==== SOURCE MATERIAL ====
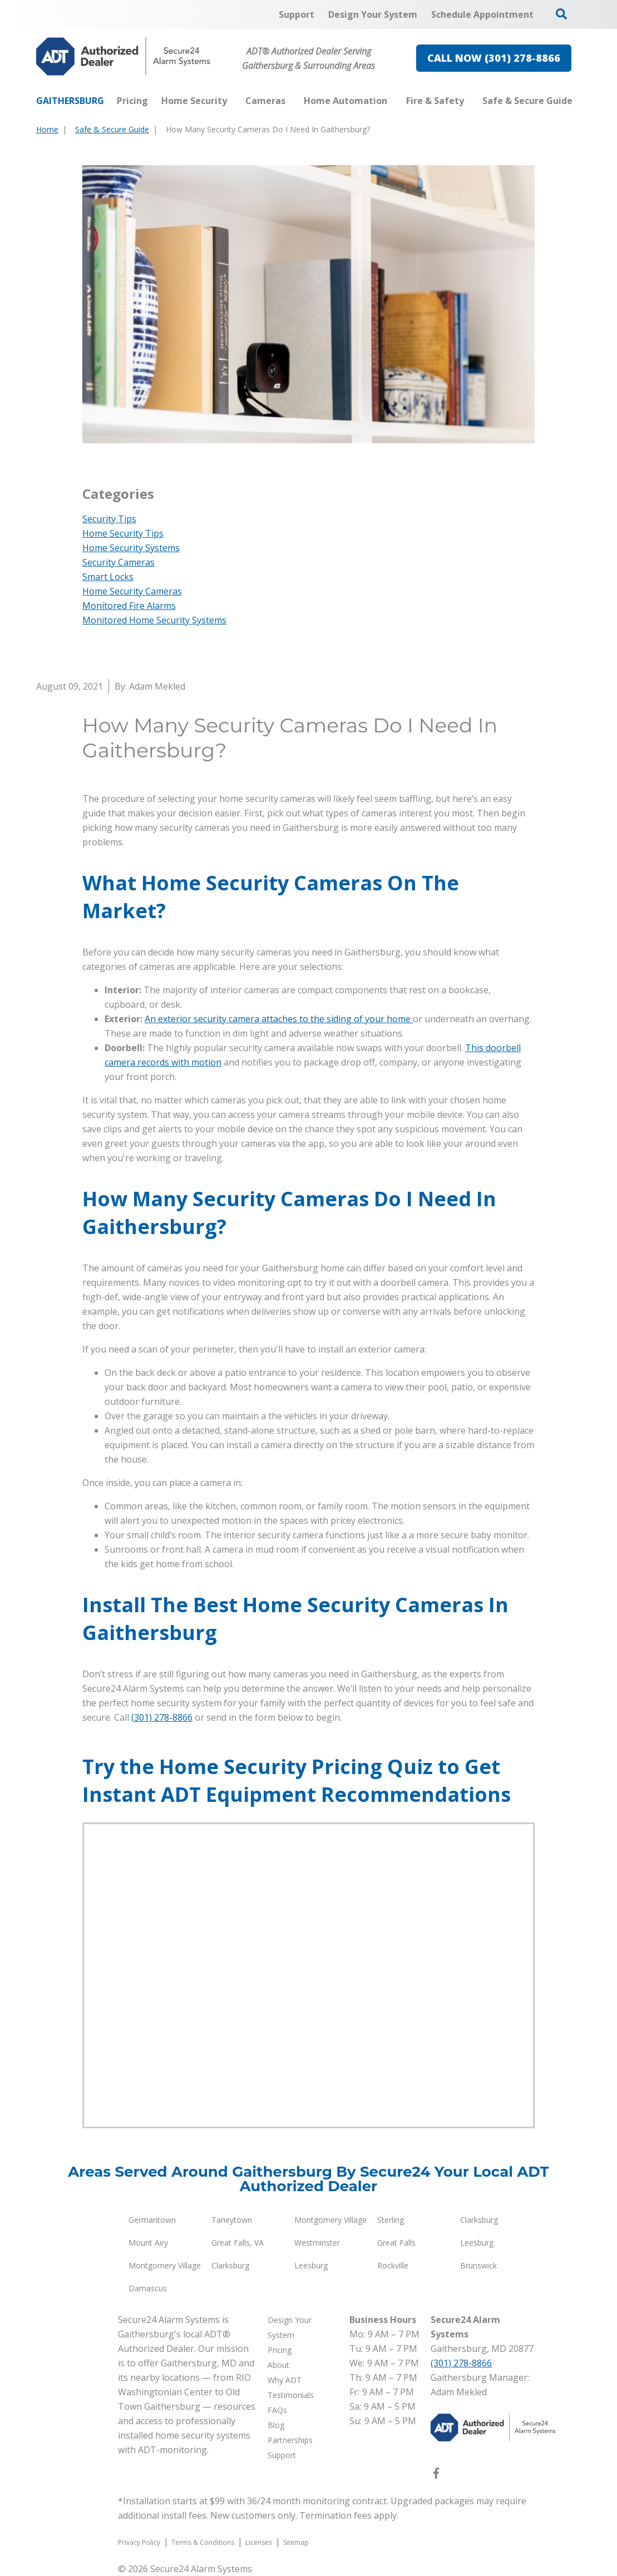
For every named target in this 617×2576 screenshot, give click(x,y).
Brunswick (478, 2265)
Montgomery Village (330, 2220)
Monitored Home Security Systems (154, 620)
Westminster (317, 2242)
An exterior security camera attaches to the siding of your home (279, 1019)
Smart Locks (108, 577)
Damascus (148, 2288)
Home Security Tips (123, 533)
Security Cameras (118, 562)
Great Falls (396, 2242)
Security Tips (109, 519)
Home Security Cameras (132, 591)
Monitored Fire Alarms (129, 606)
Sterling (390, 2220)
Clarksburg (479, 2220)
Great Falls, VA (237, 2242)
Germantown (152, 2220)
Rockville (392, 2265)
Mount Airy (148, 2242)
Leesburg (476, 2242)
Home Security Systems (131, 548)
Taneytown (231, 2220)
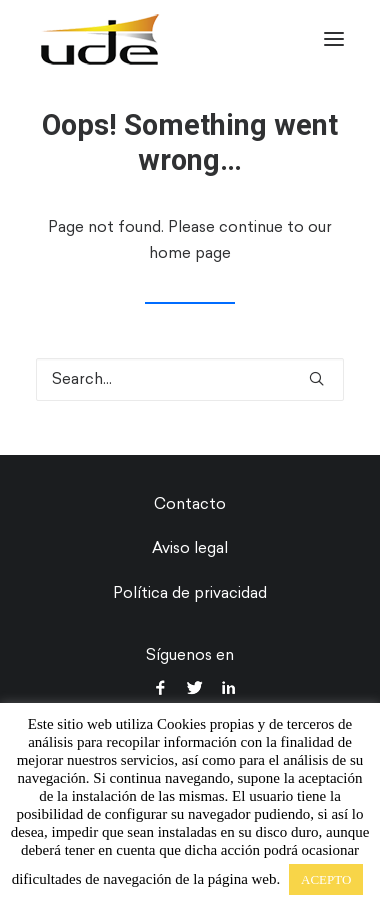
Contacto (190, 504)
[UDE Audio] (99, 39)
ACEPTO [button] (326, 879)
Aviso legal (190, 548)
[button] (334, 39)
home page (190, 253)
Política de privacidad (190, 593)
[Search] (190, 379)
====
EXERCISE INSTRUCTIONS
Give back the material exactly as written, from its first line to the line that contains "Security Tips (109, 519)", and leave out the pictures.

SOLUTION TO THIS TASK
For every named target in this 617×2576 screenshot, give click(x,y).
Brunswick (478, 2265)
Montgomery Village (330, 2220)
Monitored Home Security Systems (154, 620)
Westminster (317, 2242)
An exterior security camera attaches to the siding of your home (279, 1019)
Smart Locks (108, 577)
Damascus (148, 2288)
Home Security Tips (123, 533)
Security Cameras (118, 562)
Great Falls (396, 2242)
Security Tips (109, 519)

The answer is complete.